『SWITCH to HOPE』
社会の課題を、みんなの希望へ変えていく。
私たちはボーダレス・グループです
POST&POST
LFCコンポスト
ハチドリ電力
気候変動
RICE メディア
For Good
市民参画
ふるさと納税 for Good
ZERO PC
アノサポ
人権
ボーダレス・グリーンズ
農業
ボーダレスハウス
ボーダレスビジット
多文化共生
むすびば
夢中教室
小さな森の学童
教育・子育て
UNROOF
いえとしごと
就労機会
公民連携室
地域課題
══════════
### PROBLEM
Reproduce all of the entries word for word. Omit nothing.

### RESULT
『SWITCH to HOPE』
社会の課題を、みんなの希望へ変えていく。
私たちはボーダレス・グループです
POST&POST
LFCコンポスト
ハチドリ電力
気候変動
RICE メディア
For Good
市民参画
ふるさと納税 for Good
ZERO PC
アノサポ
人権
ボーダレス・グリーンズ
農業
ボーダレスハウス
ボーダレスビジット
多文化共生
むすびば
夢中教室
小さな森の学童
教育・子育て
UNROOF
いえとしごと
就労機会
公民連携室
地域課題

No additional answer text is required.